Records from a dataset
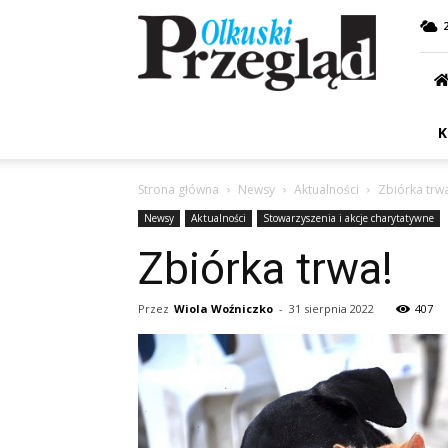
Przegląd
Olkuski
K
Strona główna
Newsy
Aktualności
Zbiórka trw
Newsy
Aktualności
Stowarzyszenia i akcje charytatywne
Zbiórka trwa!
Przez
Wiola Woźniczko
-
31 sierpnia 2022
407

▶ _Exercise prompt_
The answer is the line containing "Strona główna" together with every line after it in the records, repeated exactly and with nothing else.

▶ _Solved exercise_
Strona główna
Newsy
Aktualności
Zbiórka trw
Newsy
Aktualności
Stowarzyszenia i akcje charytatywne
Zbiórka trwa!
Przez
Wiola Woźniczko
-
31 sierpnia 2022
407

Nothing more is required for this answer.